2009-07-19 13:18:32 | Weblog
翌日は、本来の目的の、伯父の三回忌の当日です。
6時に起きて、7時朝食、8時に駅に向かいました。

倉敷から山陽本線で福山まで40分。それから福塩線というローカル線に乗り換えて30分。戸手という駅で下車。迎えに来てくれた従兄弟のプリウスで、伯父の家へ。

曹洞宗の中興寺のご住職が、全体の流れを説明して下さり、所々に法話や解説が入る他は、もっぱら全員で配られたお経を音読します。一瞬「脳トレのようだ」と頭によぎったりしながら、息継ぎの場所を考えながら(ブレスしていると置いていかれる)集中して、読み続けます。

50分程で、一通りの法要が終わって、お墓参り。
コケに滑って転ばないように気をつけながら直径10cm位の石を踏みしめ、一族のお墓を目指して上ります。伯母が用意してくれた虫除けシートのお陰で、腕は大丈夫でしたが、足は蚊の餌食になっていました。

お線香を一人1本ずつ立て、ご住職が短いお経を唱えてくださり、記念写真を撮って、今度はお寺へ。
去年改修したという本堂に上がって、全員でお焼香をした後、本堂の案内をして下さり、普通は見られない奥の部屋も見せて下さいました。中興寺は700年前に鎌倉の建長寺から分かれた、歴史あるお寺だそうですが、建物は350年経っていて、茅葺き用の柱や梁なのに、明治以降に瓦を乗せた為に構造上危なくなって、去年改修工事をしたのだそうです。

代々のご住職の古いお位牌や、高僧の像などご説明を聞いているうちに、「そうか、檀家に支えられて存続しているのだから、実情を公開する必要性があるのだ」と気がつきました。伯母も「寄付したから、見せてくれるんやわね」とコソッと言っていました。

本質を外さずに、現代の日本社会に活きた仏教のあり方として、努力されているのを感じました。

再び伯父の家に戻り、いよいよお会食。
写真のお膳が20くらい並びました。かなりの量でしたがどんどん口に運び、一年ぶりに会った、年の近い四国の従兄弟たちの近況を聞いたり、思い出話をしたり、短い時間を貪るように過ごしました。

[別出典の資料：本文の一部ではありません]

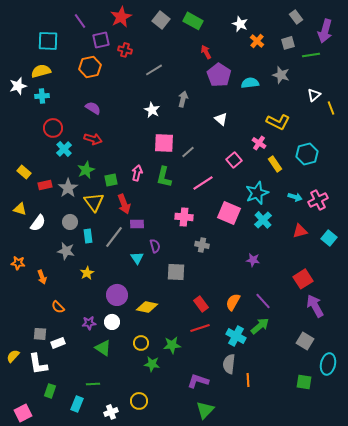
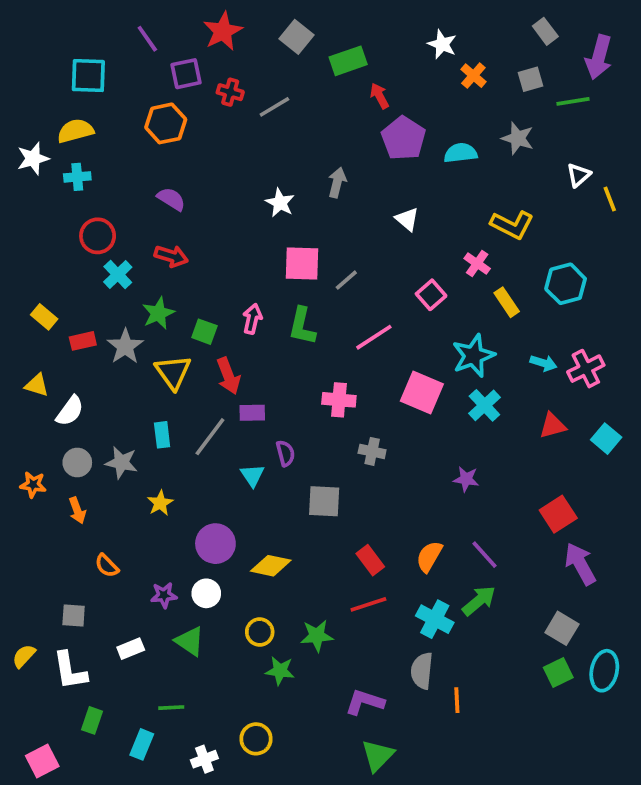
green rectangle: (193, 21) -> (348, 61), moved, turned -48
gray line: (154, 70) -> (274, 107), moved
green square: (111, 180) -> (204, 332), turned 32
gray circle: (70, 222) -> (77, 463), moved
white rectangle: (58, 343) -> (131, 649), moved
green square: (304, 382) -> (558, 673), moved, turned -35

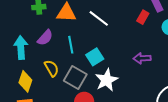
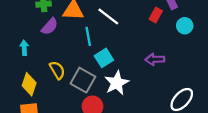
purple semicircle: (45, 38) -> (50, 26), moved
cyan line: (71, 45) -> (88, 36), moved
cyan arrow: (21, 48) -> (24, 48), size x0.6

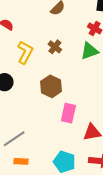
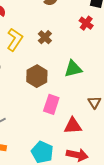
green triangle: (89, 51) -> (73, 69), moved

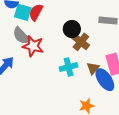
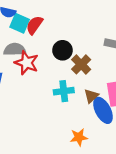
black circle: (72, 29) -> (62, 50), moved
gray semicircle: (21, 36) -> (15, 50), turned 126

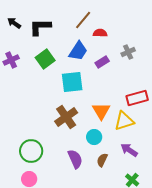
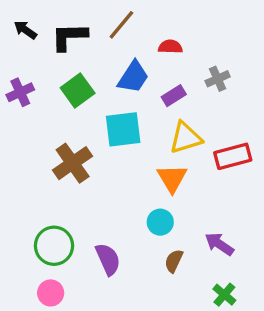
brown line: (83, 20) -> (121, 25), moved
brown cross: (66, 117) -> (73, 163), moved
yellow triangle: (124, 121) -> (186, 138), moved
purple semicircle: (75, 159) -> (108, 259), moved

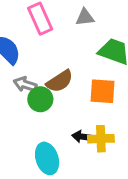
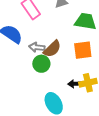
gray arrow: (25, 84) -> (37, 47), moved

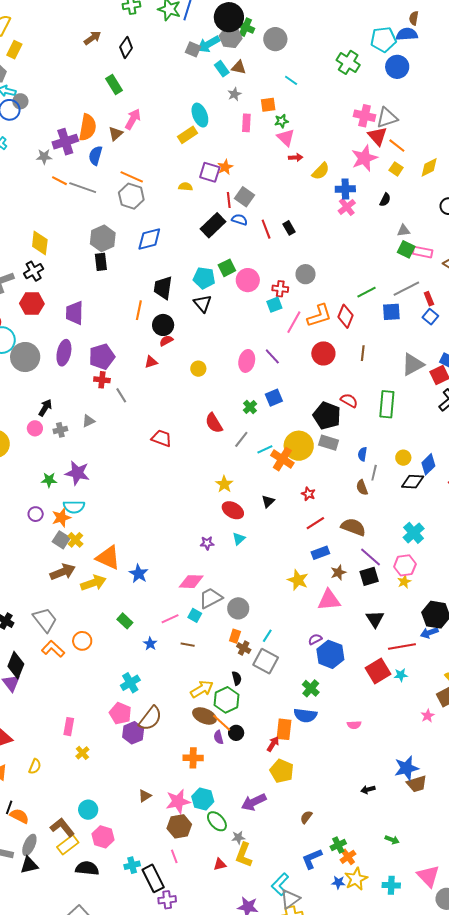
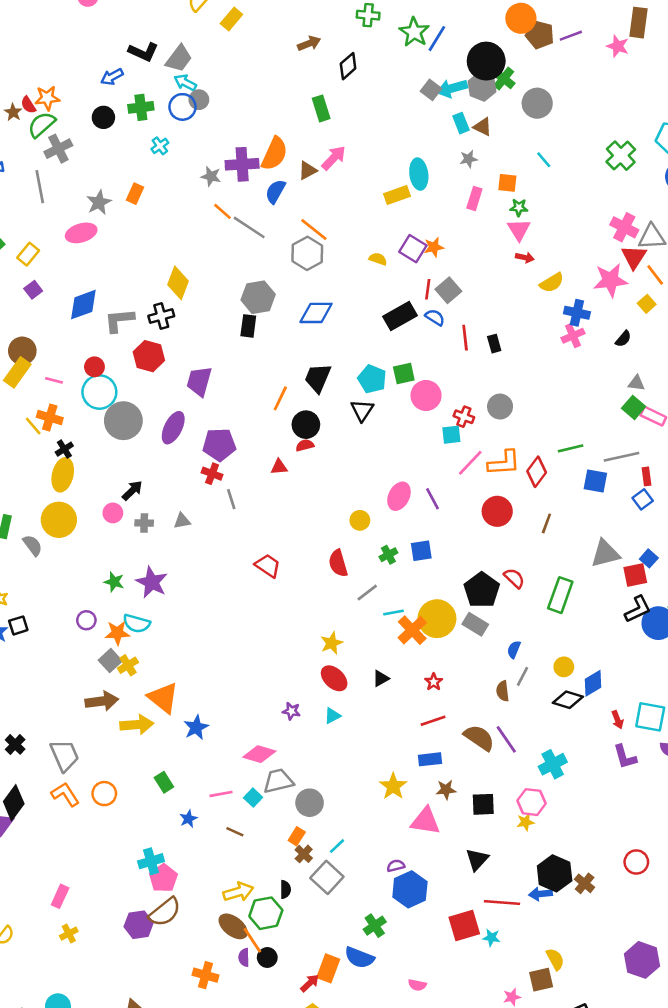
yellow rectangle: (14, 50) -> (231, 19), moved
yellow circle: (198, 369) -> (360, 520), moved
purple line: (370, 557) -> (506, 739), moved
pink pentagon: (120, 713) -> (163, 878), moved

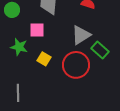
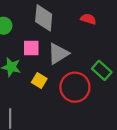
gray triangle: (81, 35) -> (58, 54), moved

そして、音楽好きだった伯父を偲んで、私が伴奏をして、全員で歌を歌いました。『千の風になって』『遥かな友に』『椰子の実』の3曲。全員でお経を音読した時に負けないくらいの、一族としての絆があったように思いました。

本当に音楽が好きだった伯父は、遠く離れていても、沢山いる甥や姪の中でも、私についての話を結構していた、と従姉妹の旦那さんから聞いて、以前に達筆で手紙をくれた事など思い出しました。私が小学生の時に夏休みに来た時にすでにあったグランドピアノ。その伯父のピアノを弾く事ができて良かったと思いました。


慌ただしく四国組が帰り、「みんな元気で幸せでいて欲しい」と心から願いながら、私たちも家路につきました。

帰りの上り新幹線の新神戸付近で、弟一家が今日から神戸へ遊びに行くと言っていた事を思い出しました。ちょうど近くを通っている事を知らせようと義妹にメールを送ったら、「私たちの新幹線は、まだ掛川を過ぎた辺りです」という返事。

「夕焼け見えてる?」とメールすると、「夕焼け見えてます。恐らく岐阜羽島付近ですれ違うかも」という返事が返って来ました。

のぞみ号同士のすれ違いって、本当に物凄いスピードなので、16両ずつのすれ違いでも2秒もかからず、お互いを揺すり合って通り過ぎるものですが、それでも、家族が乗っている新幹線だと思うと、他の新幹線とは違う、特別な新幹線に思えるから不思議です。

相手の名古屋到着時間を知らせてきたので、その時点からの中間の一を計算して、19痔21分頃にすれ違いそうだと分かりました。

そして、
「これかな?」
弟から 「今、通り過ぎた?」「うん、今、木曽川の鉄橋を過ぎた」
「ちょうどこちらも鉄橋だわ。やったね!」

全く、密かな、ウチだけの喜びではありましたが、何だか嬉しくて、ずっと覚えておきたい想い出となりました。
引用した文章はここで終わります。